While waiting for appointments, women can browse a menu of services featuring massage therapy, meditation and beauty consultations. They are offered robes made by the vendor that supplies the Ritz-Carlton.
"I call it the spa," said 57-year-old Connie Haile, who has been coming here for three years.
The name etched in frosted glass: Center for Women's Oncology at Moffitt Cancer Center.
"When you come into a clinic, most of the time you feel like an animal. This makes you feel special," said Haile, a breast cancer patient from the Panhandle, praising the staff. "I've seen them come out and just check, 'Are you okay?' "
New research is finding that amenities — from friendly employees and soothing colors to big-screen TVs and gardens — matter deeply to consumers deciding where to seek hospital care.
Whether these niceties actually improve medical outcomes isn't so clear. Evidence is stronger, for instance, that private rooms limit infection than that a swank lobby promotes well-being.
But research does show many patients care more about extras than quality of care — perhaps because it's a lot easier to judge one's surroundings than it is to know how good the medicine is.
No wonder Tampa Bay's new and freshly renovated hospital units are awash in sage and taupe hues, boasting Internet access and comfortable lounges. The area's newest, St. Joseph's Hospital-North, gives patients a leather-bound room service menu from its Twigs Cafe — please, don't call it a cafeteria — and encourages those who can go outside to enjoy nature in its four healing gardens.
Many high-end touches can be costly and could become controversial at a time when the nation is debating ways to deal with out-of-control health care spending.
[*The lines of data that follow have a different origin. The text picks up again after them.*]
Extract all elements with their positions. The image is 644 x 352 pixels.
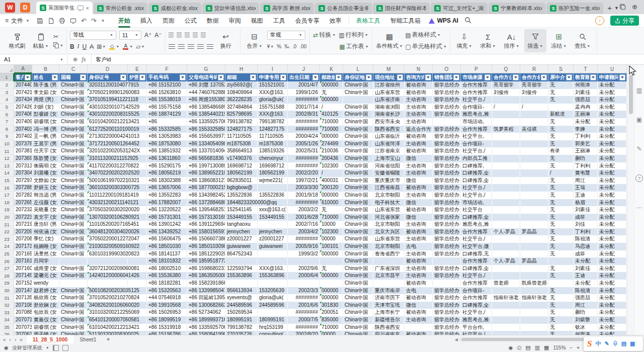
grid-cell[interactable]: +86 18182281	[147, 280, 187, 287]
grid-cell[interactable]: 社交平台,/	[461, 272, 492, 280]
grid-cell[interactable]: 500108200203035125	[88, 287, 128, 295]
grid-cell[interactable]: 未分配	[598, 302, 627, 309]
grid-cell[interactable]: 主动咨询	[405, 192, 433, 199]
grid-cell[interactable]: 主动咨询	[405, 169, 433, 177]
grid-cell[interactable]: 申请专用	[258, 73, 288, 81]
grid-cell[interactable]: China中国	[343, 155, 373, 162]
row-header[interactable]: 13	[0, 162, 14, 170]
grid-cell[interactable]: 无	[548, 162, 574, 170]
grid-cell[interactable]: 王迪	[574, 272, 598, 280]
filter-dropdown-icon[interactable]	[80, 74, 86, 80]
grid-cell[interactable]: +86 1899993716	[187, 316, 225, 324]
column-header[interactable]: D	[88, 65, 128, 73]
grid-cell[interactable]: 未分配	[598, 294, 627, 302]
grid-cell[interactable]: 周煜 (男)	[32, 96, 59, 104]
grid-cell[interactable]: 国籍	[59, 73, 88, 81]
grid-cell[interactable]: ########	[288, 162, 320, 170]
grid-cell[interactable]: China中国	[59, 287, 88, 295]
column-header[interactable]: T	[574, 65, 598, 73]
grid-cell[interactable]: 未分配	[598, 228, 627, 236]
grid-cell[interactable]: 未分配	[598, 104, 627, 111]
preview-icon[interactable]	[70, 18, 76, 24]
grid-cell[interactable]: 180995191	[258, 316, 288, 324]
grid-cell[interactable]: 未分配	[574, 257, 598, 265]
grid-cell[interactable]: 2000/6/4	[288, 272, 320, 280]
grid-cell[interactable]	[258, 250, 288, 258]
page-break-view-icon[interactable]: ▦	[544, 344, 549, 351]
grid-cell[interactable]: China中国	[59, 104, 88, 111]
select-all-corner[interactable]	[0, 65, 14, 73]
grid-cell[interactable]	[492, 302, 520, 309]
grid-cell[interactable]: 社交平台,	[461, 133, 492, 140]
merge-cells-button[interactable]: ⊟ 合并▼	[244, 29, 266, 52]
grid-cell[interactable]: 430102200208315525	[88, 111, 128, 118]
grid-cell[interactable]: +86 15731301	[147, 214, 187, 221]
grid-cell[interactable]: 610000	[320, 199, 343, 207]
grid-cell[interactable]	[225, 280, 258, 287]
grid-cell[interactable]	[520, 221, 548, 228]
grid-cell[interactable]: m1875308	[225, 140, 258, 148]
grid-cell[interactable]: 00000	[320, 235, 343, 243]
grid-cell[interactable]: /	[548, 169, 574, 177]
find-button[interactable]: 查找▼	[572, 29, 594, 52]
row-header[interactable]: 23	[0, 235, 14, 243]
column-header[interactable]: L	[343, 65, 373, 73]
underline-button[interactable]: U	[83, 43, 87, 50]
grid-cell[interactable]: 被动咨询	[405, 206, 433, 214]
grid-cell[interactable]	[258, 184, 288, 192]
grid-cell[interactable]: 无	[548, 199, 574, 207]
grid-cell[interactable]: 无	[548, 235, 574, 243]
grid-cell[interactable]: 301830	[320, 302, 343, 309]
grid-cell[interactable]: 155363896	[225, 272, 258, 280]
grid-cell[interactable]: China中国	[343, 221, 373, 228]
grid-cell[interactable]: 袁文宇 (女	[32, 214, 59, 221]
filter-dropdown-icon[interactable]	[312, 74, 318, 80]
vertical-scrollbar[interactable]	[627, 65, 634, 335]
grid-cell[interactable]: 未分配	[598, 96, 627, 104]
grid-cell[interactable]: 合作方推荐	[461, 89, 492, 97]
grid-cell[interactable]: 护照号	[128, 73, 147, 81]
grid-cell[interactable]: guiwanwei	[258, 243, 288, 250]
grid-cell[interactable]: China中国	[59, 199, 88, 207]
grid-cell[interactable]: 主动咨询	[405, 265, 433, 273]
grid-cell[interactable]: 包欣辰 (女	[32, 309, 59, 316]
grid-cell[interactable]: 广东省深圳	[373, 265, 405, 273]
row-header[interactable]: 16	[0, 184, 14, 192]
grid-cell[interactable]: 衡琬明 (女	[32, 162, 59, 170]
grid-cell[interactable]	[128, 280, 147, 287]
grid-cell[interactable]: 留学总经办	[433, 287, 461, 295]
grid-cell[interactable]: 留学总经办	[433, 309, 461, 316]
grid-cell[interactable]: 周江	[574, 302, 598, 309]
grid-cell[interactable]: China中国	[343, 133, 373, 140]
ime-pen-icon[interactable]: ✎	[604, 340, 609, 347]
grid-cell[interactable]	[520, 96, 548, 104]
grid-cell[interactable]: China中国	[343, 214, 373, 221]
grid-cell[interactable]	[492, 140, 520, 148]
grid-cell[interactable]: 留学总经办	[433, 147, 461, 155]
grid-cell[interactable]: China中国	[343, 250, 373, 258]
grid-cell[interactable]: +86 1580841990	[187, 331, 225, 335]
grid-cell[interactable]	[492, 169, 520, 177]
grid-cell[interactable]: +86 1506607386	[187, 235, 225, 243]
grid-cell[interactable]: +86 1580156591	[187, 228, 225, 236]
row-header[interactable]: 2	[0, 81, 14, 89]
grid-cell[interactable]: 117110505	[225, 133, 258, 140]
grid-cell[interactable]: 207369	[14, 155, 32, 162]
print-icon[interactable]	[59, 18, 65, 24]
fill-color-button[interactable]: ◇▼	[109, 43, 119, 50]
grid-cell[interactable]	[492, 250, 520, 258]
grid-cell[interactable]: 留学总经办	[433, 206, 461, 214]
grid-cell[interactable]: 江苏省南京	[373, 147, 405, 155]
grid-cell[interactable]: 黄嘉仪 (女	[32, 316, 59, 324]
grid-cell[interactable]: 江苏省徐州	[373, 81, 405, 89]
grid-cell[interactable]: 207173	[14, 243, 32, 250]
grid-cell[interactable]	[520, 169, 548, 177]
formula-input[interactable]: 客户id	[92, 54, 111, 64]
grid-cell[interactable]: 无	[548, 184, 574, 192]
grid-cell[interactable]: 108409964	[225, 89, 258, 97]
grid-cell[interactable]: 110105200207165451	[88, 221, 128, 228]
grid-cell[interactable]: 2001/9/18	[288, 192, 320, 199]
grid-cell[interactable]: China中国	[343, 228, 373, 236]
grid-cell[interactable]: +86 17882007	[147, 199, 187, 207]
grid-cell[interactable]: 207265	[14, 199, 32, 207]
At local hospitals, where upgrades mostly have accompanied planned renovations and older corridors remain as bland as ever, officials say the changes are less about luxury than rethinking patient care in an era when consumers have more choices and are demanding better.
In the past, "we sort of had this attitude, 'Well, you're lucky to be here, so you can bloody well wait to be called,' " said Dr. Johnathan Lancaster, director of Moffitt's women's oncology center. More recently, he said, Moffitt started taking inspiration from the kind of service patients could expect at salons, stores and hotels.
"Maybe we can't get to a Ritz-Carlton because of what we do," he added. "But we should be able to make it like a Hyatt."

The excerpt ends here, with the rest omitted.